Russell Johnson appeals his convictions and sentence for knowingly and intentionally possessing cocaine with intent to distribute, and being a felon in possession of a firearm. He contends that the district court erred (1) by denying his request for an evidentiary hearing on his motion to suppress evidence seized in a search of his home and (2) by enhancing his sentence under the Armed Career Criminal Act.

I.

In April 2012 the Boynton Beach Police Department began investigating Timothy Anderson and several of his associates based on the Department’s suspicion that they were involved in gang activity, including drug trafficking and crimes of violence. The Department confirmed Anderson’s gang activity through informants who pur *854 chased narcotics from Anderson and his associates, as well as through confidential sources who said that Anderson and his associates were part of a street gang.

Early on, the investigators learned that the gang was using Johnson’s house to distribute drugs. They searched the trash left outside Johnson’s home in August, September, and October of 2012. Each time, they found evidence of drug trafficking, such as small plastic bags with cocaine or marijuana residue, empty sample bottles of oxycodone with no prescription name, and marijuana stems and seeds. In their fourth and final search of the home’s trash on January 7, 2013, they found: three small bags containing marijuana residue, two bags containing cocaine residue, a gallon freezer bag with its corners cut off, a syringe, and an empty box of baking soda. 1 The next day, January 8, a police officer staked out Johnson’s home. Over the course of an hour and a half, the officer observed six visitors park outside the house, enter the home for one or two minutes, then exit the home and drive off.

Ten days later, on January 18, Officer Scott Spruill applied for a warrant to search Johnson’s home for evidence of drug trafficking. Officer Spruill attached to his' application an affidavit that laid out the evidence described above, as well as additional evidence establishing that Johnson’s home contained evidence of drug crimes. A county judge signed the warrant that same day, and Boynton Beach officers carried out the search a week later on January 25. Johnson was home when the officers arrived. Inside they found a loaded .45 caliber semiautomatic handgun, 7.9 grams of marijuana, 2.1 grams of cocaine, 65 oxycodone pills, 23 Xanax tables, and a digital scale with cocaine residue. The officers arrested Johnson on the spot for being a felon in possession of a firearm.

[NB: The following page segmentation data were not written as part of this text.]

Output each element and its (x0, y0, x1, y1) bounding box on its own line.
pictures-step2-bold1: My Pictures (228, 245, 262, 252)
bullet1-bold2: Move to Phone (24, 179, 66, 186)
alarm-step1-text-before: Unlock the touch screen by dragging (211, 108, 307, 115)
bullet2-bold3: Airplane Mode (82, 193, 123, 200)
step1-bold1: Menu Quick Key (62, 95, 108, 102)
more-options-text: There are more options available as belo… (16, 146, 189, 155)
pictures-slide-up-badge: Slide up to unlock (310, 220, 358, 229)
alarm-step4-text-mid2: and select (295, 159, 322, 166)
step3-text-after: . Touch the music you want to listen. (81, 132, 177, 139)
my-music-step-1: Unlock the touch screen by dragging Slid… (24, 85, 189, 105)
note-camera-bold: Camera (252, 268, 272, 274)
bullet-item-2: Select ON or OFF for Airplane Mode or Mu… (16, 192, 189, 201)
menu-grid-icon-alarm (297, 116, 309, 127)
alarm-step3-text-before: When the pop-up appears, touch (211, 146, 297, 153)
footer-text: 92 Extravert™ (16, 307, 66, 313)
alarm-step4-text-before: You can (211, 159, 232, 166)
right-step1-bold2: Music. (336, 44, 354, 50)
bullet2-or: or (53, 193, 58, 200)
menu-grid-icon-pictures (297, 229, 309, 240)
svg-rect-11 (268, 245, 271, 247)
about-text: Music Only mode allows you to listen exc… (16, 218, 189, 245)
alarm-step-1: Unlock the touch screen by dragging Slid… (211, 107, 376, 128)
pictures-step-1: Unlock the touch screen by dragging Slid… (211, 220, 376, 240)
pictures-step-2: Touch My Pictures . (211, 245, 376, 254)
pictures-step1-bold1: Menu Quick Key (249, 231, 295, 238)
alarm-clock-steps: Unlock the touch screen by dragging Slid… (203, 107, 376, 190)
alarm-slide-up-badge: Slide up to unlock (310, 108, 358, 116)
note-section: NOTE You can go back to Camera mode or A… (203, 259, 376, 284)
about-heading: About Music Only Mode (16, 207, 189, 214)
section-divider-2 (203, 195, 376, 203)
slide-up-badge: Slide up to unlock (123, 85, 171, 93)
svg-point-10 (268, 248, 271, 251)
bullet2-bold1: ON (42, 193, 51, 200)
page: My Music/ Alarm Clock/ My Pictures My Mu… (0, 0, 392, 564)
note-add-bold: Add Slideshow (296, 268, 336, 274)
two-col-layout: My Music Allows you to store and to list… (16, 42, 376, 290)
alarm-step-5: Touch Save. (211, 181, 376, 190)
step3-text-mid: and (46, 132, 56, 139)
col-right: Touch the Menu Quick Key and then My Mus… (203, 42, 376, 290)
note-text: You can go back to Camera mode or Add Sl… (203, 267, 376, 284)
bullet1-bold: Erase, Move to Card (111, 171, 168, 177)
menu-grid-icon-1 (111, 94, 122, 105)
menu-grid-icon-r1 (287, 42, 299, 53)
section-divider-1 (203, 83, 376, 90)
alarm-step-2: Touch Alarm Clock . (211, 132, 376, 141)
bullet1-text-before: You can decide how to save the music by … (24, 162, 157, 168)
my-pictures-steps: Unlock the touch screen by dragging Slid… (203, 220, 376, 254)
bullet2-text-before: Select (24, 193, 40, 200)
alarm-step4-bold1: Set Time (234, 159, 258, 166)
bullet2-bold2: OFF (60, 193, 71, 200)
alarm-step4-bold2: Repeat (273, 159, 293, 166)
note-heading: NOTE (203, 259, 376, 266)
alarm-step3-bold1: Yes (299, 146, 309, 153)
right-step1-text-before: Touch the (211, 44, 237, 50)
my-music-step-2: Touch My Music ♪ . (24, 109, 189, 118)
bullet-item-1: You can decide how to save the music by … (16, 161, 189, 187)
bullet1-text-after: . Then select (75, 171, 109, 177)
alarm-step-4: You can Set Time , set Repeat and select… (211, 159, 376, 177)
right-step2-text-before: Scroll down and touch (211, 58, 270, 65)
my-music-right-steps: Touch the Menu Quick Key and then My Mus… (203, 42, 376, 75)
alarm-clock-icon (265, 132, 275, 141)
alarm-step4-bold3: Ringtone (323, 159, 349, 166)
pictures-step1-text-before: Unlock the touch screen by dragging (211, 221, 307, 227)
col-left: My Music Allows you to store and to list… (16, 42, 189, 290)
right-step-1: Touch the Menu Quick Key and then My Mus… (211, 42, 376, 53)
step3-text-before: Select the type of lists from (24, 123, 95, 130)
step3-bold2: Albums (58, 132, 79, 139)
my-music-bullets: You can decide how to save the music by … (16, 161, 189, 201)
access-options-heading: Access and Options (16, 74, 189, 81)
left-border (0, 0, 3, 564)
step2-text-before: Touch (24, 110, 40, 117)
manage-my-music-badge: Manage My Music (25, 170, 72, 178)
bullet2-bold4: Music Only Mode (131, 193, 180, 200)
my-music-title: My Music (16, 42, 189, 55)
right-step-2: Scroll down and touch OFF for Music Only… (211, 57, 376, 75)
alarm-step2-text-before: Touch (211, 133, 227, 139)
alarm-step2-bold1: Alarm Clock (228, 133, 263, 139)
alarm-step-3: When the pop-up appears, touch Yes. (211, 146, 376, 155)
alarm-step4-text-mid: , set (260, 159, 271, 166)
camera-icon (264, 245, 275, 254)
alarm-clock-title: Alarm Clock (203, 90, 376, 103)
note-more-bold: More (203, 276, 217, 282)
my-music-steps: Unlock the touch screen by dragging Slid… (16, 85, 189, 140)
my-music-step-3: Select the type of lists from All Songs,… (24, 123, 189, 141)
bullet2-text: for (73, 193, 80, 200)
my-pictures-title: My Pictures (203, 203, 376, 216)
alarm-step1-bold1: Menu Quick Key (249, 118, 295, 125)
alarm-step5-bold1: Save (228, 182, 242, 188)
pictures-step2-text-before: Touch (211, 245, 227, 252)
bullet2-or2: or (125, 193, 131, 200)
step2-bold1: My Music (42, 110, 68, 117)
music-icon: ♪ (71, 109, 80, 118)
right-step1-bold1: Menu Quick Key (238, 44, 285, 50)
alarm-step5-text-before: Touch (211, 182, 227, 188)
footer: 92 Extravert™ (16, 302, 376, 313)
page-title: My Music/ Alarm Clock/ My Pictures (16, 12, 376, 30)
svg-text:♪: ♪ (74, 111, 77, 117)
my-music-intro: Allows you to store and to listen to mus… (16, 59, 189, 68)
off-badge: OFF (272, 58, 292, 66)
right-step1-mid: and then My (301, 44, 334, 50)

A federal grand jury indicted Johnson on February 7, 2013, charging him with: knowingly and intentionally possessing cocaine with intent to distribute, see 21 U.S.C. § 841(a)(1) and (b)(1)(C); and being a felon in possession of a firearm, see 18 U.S.C. § 922(e) and (g)(1). A month later, Johnson moved to suppress the items seized during the search of his home. His motion primarily argued that the warrant was not supported by probable cause. In the alternative, it requested an evidentiary hearing under Franks v. Delaware, 438 U.S. 154, 98 S.Ct. 2674, 57 L.Ed.2d 667 (1978), to determine the validity of the affidavit supporting the statement. Johnson claimed that the affidavit contained false statements, and that Officer Spruill knew or should have known they were false. But Johnson did not identify any particular statements in the warrant as false. The district court denied the motion after determining that there was probable cause supporting the warrant and that the good faith exception would have applied regardless. It also denied Johnson’s request for an evidentiary hearing, citing his motion’s failure to identify any specific statements as false. Johnson renewed his motion at the start of his trial on June 5, 2013, and the district court again denied it without holding a hearing. After two days of trial, the jury found Johnson guilty on both counts.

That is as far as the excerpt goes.